A fourth object of the invention is to provide a building or textile material comprising the above-mentioned composite material.

The fifth purpose of the invention is to apply the polyvinyl alcohol/graphene composite material to the fields of textile, medicine industry, food industry, building, wood processing and chemical industry.

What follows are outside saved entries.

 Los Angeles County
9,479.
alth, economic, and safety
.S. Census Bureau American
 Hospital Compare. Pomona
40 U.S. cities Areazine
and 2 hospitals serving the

The invention has the beneficial effects that:

according to the invention, 1-allyloxy-3- (4-nonylphenol) -2-propanol polyoxyethylene (10) ether ammonium sulfate is loaded on the surface of graphene, and can be adsorbed on the surface of graphene through pi-pi bonds, so that the strong non-covalent bond acting force between graphene oxide and 1-allyloxy-3- (4-nonylphenol) -2-propanol polyoxyethylene (10) ether ammonium sulfate reduces the agglomeration among graphene sheet layers, plays a role of an intercalating agent, and improves the dispersibility of the graphene in water. Meanwhile, the ammonium 1-allyloxy-3- (4-nonylphenol) -2-propanol polyoxyethylene (10) ether sulfate contains relatively multi-oxygen functional groups which can form hydrogen bonds with the lateral hydroxyl groups of the polyvinyl alcohol, so that the mixed solution can form stable and uniform solution.

The number of layers of the graphene prepared by the method is less than 5; meanwhile, the obtained graphene has good water dispersibility, and does not precipitate after standing for 1 month.

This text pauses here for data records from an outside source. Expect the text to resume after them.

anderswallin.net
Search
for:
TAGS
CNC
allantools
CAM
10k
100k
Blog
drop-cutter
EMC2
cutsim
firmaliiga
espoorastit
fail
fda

The polyvinyl alcohol/graphene composite material prepared by the invention has excellent mechanical property and flame retardant property. Wherein, the storage modulus of the composite material reaches more than 407.2MPa, and the storage modulus is higher than 546.5 MPa; the tensile stress reaches more than 67.08MPa, and the higher tensile stress reaches 80.25 MPa; the peak value of the maximum heat release rate (PHRR) is more than 201W/g, and the peak value is higher to 510W/g. In terms of flame retardant properties: the maximum heat release rate peak value (PHRR) of the polyvinyl alcohol is gradually reduced along with the increase of the addition amount of the graphene, and the maximum heat release rate peak value (PHRR) can be reduced from 510W/g to 201W/g and is reduced by 60.6%.

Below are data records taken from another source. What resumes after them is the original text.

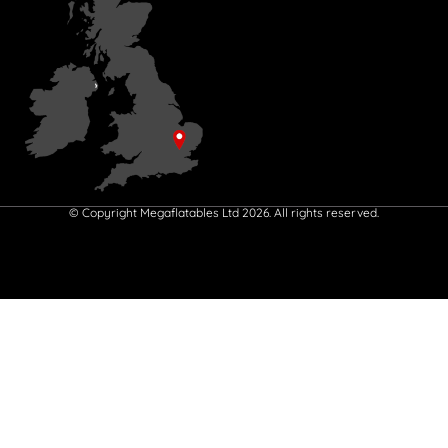
© Copyright Megaflatables Ltd 2026. All rights reserved.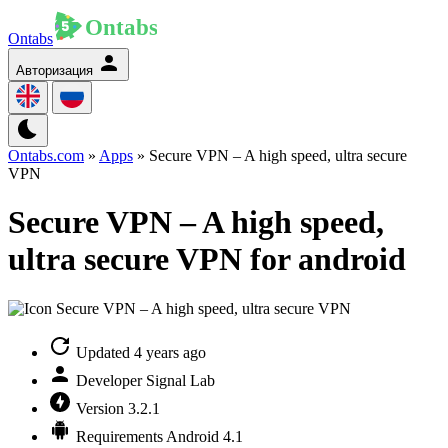
Ontabs
Авторизация
Ontabs.com
»
Apps
» Secure VPN – A high speed, ultra secure
VPN
Secure VPN – A high speed,
ultra secure VPN for android
Updated
4 years ago
Developer
Signal Lab
Version
3.2.1
Requirements
Android 4.1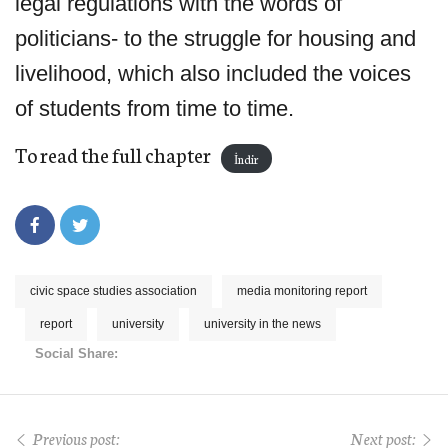
legal regulations with the words of
politicians- to the struggle for housing and
livelihood, which also included the voices
of students from time to time.
To read the full chapter
İndir
civic space studies association
media monitoring report
report
university
university in the news
Social Share:
Previous post:
Next post:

The polyvinyl alcohol/graphene composite material with high elastic modulus and flame retardant property has wide application prospect in the fields of textile, medical industry, food industry, building, wood processing, chemical industry and the like.

Drawings

Fig. 1(a) is a digital photograph of an aqueous solution of water-dispersible graphene prepared by the method of the present invention after being left for 1 month; (b) is graphite water solution;

FIG. 2 high power TEM image of water dispersed graphene;

FIG. 3 is an X-ray photoelectron spectrum of water-dispersed graphene;

FIG. 4 dynamic thermo-mechanical analysis measured storage modulus curve of polyvinyl alcohol/graphene nanocomposite;

FIG. 5 is a plot of heat release rate as measured by microcalorimetry for polyvinyl alcohol/graphene nanocomposites;

FIG. 6 is a graph showing the change of mechanical properties of composite materials with different contents of polyvinyl alcohol and graphene;

FIG. 7 TEM image of a cross section of polyvinyl alcohol/0.3% graphene nanocomposite.

Detailed Description

In order to further illustrate the present invention, the following embodiments are given to describe the electrochemical preparation of water-dispersible graphene and the preparation method for improving the flame retardant property and mechanical property of polyvinyl alcohol in detail.

In the following examples, polyvinyl alcohol was purchased from Michael reagent, having a polymerization degree of 1700 to 1800, and was soluble in water.